Florida Days [19th Century North Florida Travelogue]
Boston: Little, Brown, and Company, 1889. First Edition, First Printing.
A lush, sensory voyage through the 'Old Florida' of the 1880s, captured before the era of massive commercialization.
Deland’s prose, a prime example of American literary realism, provides a vivid accounting of St. Augustine and the St. Johns River, beautifully complemented by the ethereal landscapes of Louis K. Harlow. This first printing is a quintessential Gilded Age production, printed on heavy cardstock to showcase its sophisticated color plates.
KEY FEATURES
+++ Visuals: Features a chromolithograph color frontispiece plus 3 additional color plates, all with original tissue guards; further enhanced by numerous etchings, vignettes, and black-and-white plates by Louis K. Harlow.

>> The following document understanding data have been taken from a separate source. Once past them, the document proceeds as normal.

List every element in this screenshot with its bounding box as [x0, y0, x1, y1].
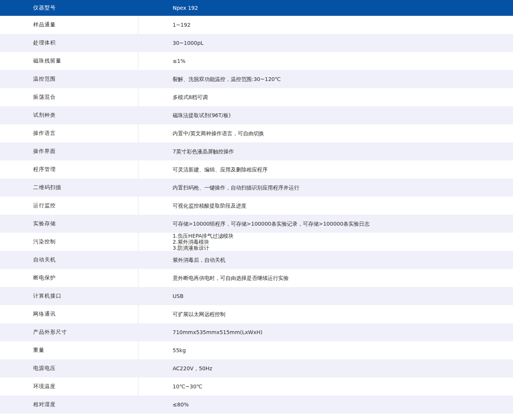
spec-row: 温控范围 裂解、洗脱双功能温控，温控范围:30~120℃: [0, 70, 513, 88]
spec-table: 仪器型号 Npex 192 样品通量 1~192 处理体积 30~1000pL …: [0, 0, 513, 414]
spec-label: 试剂种类: [0, 106, 138, 124]
spec-row: 计算机接口 USB: [0, 287, 513, 305]
spec-label: 重量: [0, 341, 138, 359]
spec-label: 振荡混合: [0, 88, 138, 106]
spec-label: 污染控制: [0, 233, 138, 251]
spec-label: 程序管理: [0, 160, 138, 179]
spec-label: 温控范围: [0, 70, 138, 88]
spec-row: 二维码扫描 内置扫码枪、一键操作，自动扫描识别应用程序并运行: [0, 179, 513, 197]
spec-row: 程序管理 可灵活新建、编辑、应用及删除相应程序: [0, 160, 513, 179]
spec-label: 产品外形尺寸: [0, 323, 138, 341]
header-value-cell: Npex 192: [138, 0, 513, 16]
spec-label: 电源电压: [0, 359, 138, 377]
spec-row: 污染控制 1.负压HEPA排气过滤模块2.紫外消毒模块3.防滴液板设计: [0, 233, 513, 251]
spec-label: 操作界面: [0, 142, 138, 160]
spec-row: 处理体积 30~1000pL: [0, 34, 513, 52]
spec-row: 断电保护 意外断电再供电时，可自由选择是否继续运行实验: [0, 269, 513, 287]
spec-row: 操作界面 7英寸彩色液晶屏触控操作: [0, 142, 513, 160]
spec-row: 磁珠残留量 ≤1%: [0, 52, 513, 70]
spec-value: 可视化监控核酸提取阶段及进度: [138, 197, 513, 215]
spec-row: 试剂种类 磁珠法提取试剂(96T/板): [0, 106, 513, 124]
spec-label: 环境温度: [0, 377, 138, 396]
spec-value: 55kg: [138, 341, 513, 359]
spec-label: 磁珠残留量: [0, 52, 138, 70]
spec-value: 710mmx535mmx515mm(LxWxH): [138, 323, 513, 341]
spec-label: 处理体积: [0, 34, 138, 52]
spec-label: 运行监控: [0, 197, 138, 215]
spec-value: 可存储>10000组程序，可存储>100000条实验记录，可存储>100000条…: [138, 215, 513, 233]
spec-label: 操作语言: [0, 124, 138, 142]
spec-value: 紫外消毒后，自动关机: [138, 251, 513, 269]
spec-row: 电源电压 AC220V，50Hz: [0, 359, 513, 377]
spec-value: 10℃~30℃: [138, 377, 513, 396]
spec-row: 样品通量 1~192: [0, 16, 513, 34]
spec-value: 意外断电再供电时，可自由选择是否继续运行实验: [138, 269, 513, 287]
spec-label: 样品通量: [0, 16, 138, 34]
spec-label: 网络通讯: [0, 305, 138, 323]
table-header-row: 仪器型号 Npex 192: [0, 0, 513, 16]
spec-row: 网络通讯 可扩展以太网远程控制: [0, 305, 513, 323]
spec-row: 环境温度 10℃~30℃: [0, 377, 513, 396]
spec-value: ≤80%: [138, 396, 513, 414]
spec-value: 裂解、洗脱双功能温控，温控范围:30~120℃: [138, 70, 513, 88]
spec-label: 相对湿度: [0, 396, 138, 414]
spec-value: 7英寸彩色液晶屏触控操作: [138, 142, 513, 160]
spec-row: 振荡混合 多模式8档可调: [0, 88, 513, 106]
spec-value: 内置中/英文两种操作语言，可自由切换: [138, 124, 513, 142]
spec-value: 1~192: [138, 16, 513, 34]
spec-row: 相对湿度 ≤80%: [0, 396, 513, 414]
spec-row: 实验存储 可存储>10000组程序，可存储>100000条实验记录，可存储>10…: [0, 215, 513, 233]
spec-label: 实验存储: [0, 215, 138, 233]
spec-value: 可扩展以太网远程控制: [138, 305, 513, 323]
spec-value: 内置扫码枪、一键操作，自动扫描识别应用程序并运行: [138, 179, 513, 197]
spec-label: 二维码扫描: [0, 179, 138, 197]
header-label-cell: 仪器型号: [0, 0, 138, 16]
spec-row: 重量 55kg: [0, 341, 513, 359]
spec-value: ≤1%: [138, 52, 513, 70]
spec-value: 多模式8档可调: [138, 88, 513, 106]
spec-row: 自动关机 紫外消毒后，自动关机: [0, 251, 513, 269]
spec-value: 可灵活新建、编辑、应用及删除相应程序: [138, 160, 513, 179]
spec-row: 产品外形尺寸 710mmx535mmx515mm(LxWxH): [0, 323, 513, 341]
spec-label: 自动关机: [0, 251, 138, 269]
spec-value: USB: [138, 287, 513, 305]
spec-value: 磁珠法提取试剂(96T/板): [138, 106, 513, 124]
spec-value: 1.负压HEPA排气过滤模块2.紫外消毒模块3.防滴液板设计: [138, 233, 513, 251]
spec-label: 断电保护: [0, 269, 138, 287]
spec-value: AC220V，50Hz: [138, 359, 513, 377]
spec-row: 操作语言 内置中/英文两种操作语言，可自由切换: [0, 124, 513, 142]
spec-row: 运行监控 可视化监控核酸提取阶段及进度: [0, 197, 513, 215]
spec-value: 30~1000pL: [138, 34, 513, 52]
spec-label: 计算机接口: [0, 287, 138, 305]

+++ Binding: Original decorated cloth with pictorial stamping; titles in gilt.
+++ Content: Detailed reminiscences of Northern Florida scenery, natural history, and local character sketches—including period dialect.
+++ Imprint: Boston: Little, Brown, and Company, 1889. First Edition.
+++ Specs: Octavo (8.5 inches tall) / 200 pages printed on thick, high-quality cardstock.
CONDITION: Very Good. The bindings are tight and square, showing only a slight, characteristic shelf lean. The text is clean with light, even toning. The decorated cloth shows moderate shelf handling wear and typical hand-soiling for a volume of this age. Internally superior, with the thick cardstock pages and tissue-guarded plates remaining remarkably well-preserved.
SCHOLARLY FEATURES
+++ Literary Context: Margaret Deland was a central figure in the literary realism movement; her transition from poetry and fiction to this travelogue reflects the 19th-century obsession with 'The Tropical Frontier' as a site of spiritual and physical renewal.
+++ Artistic Merit: Louis Kinney Harlow’s illustrations represent the peak of New England landscape etching and chromolithography, capturing the atmospheric 'haze' of the Florida wetlands. +++ Socio-Historical Data: Provides a primary document of the St. Johns River region during the brief window between the Civil War and the Flagler-led railroad boom.
HISTORICAL SIGNIFICANCE ---
Margaret Deland’s Florida Days is more than a simple guidebook; it is a meditation on a landscape that was already beginning to vanish. Her focus on the 'local people' and the specific natural history of the St. Johns River provides a counter-narrative to the glossy, railroad-funded promotional materials that would soon dominate Florida literature.
This 1889 first edition matters because it captures the transition of Florida from a wilderness into a destination. Deland’s recognition of women’s struggles and her realist eye bring a depth to the prose often missing from contemporary travelogues. It remains a cornerstone for any collection focusing on the 'Gilded Age' discovery of the South.
SUBJECTS: St. Augustine, St. Johns River, North Florida History, 19th Century Travel, Gilded Age, American Realism, Florida Natural History, Women Writers. Travelogue, Illustrated Book, First Edition, Floridiana.
BIBLIOGRAPHIC REFERENCE: Clark, New South 302.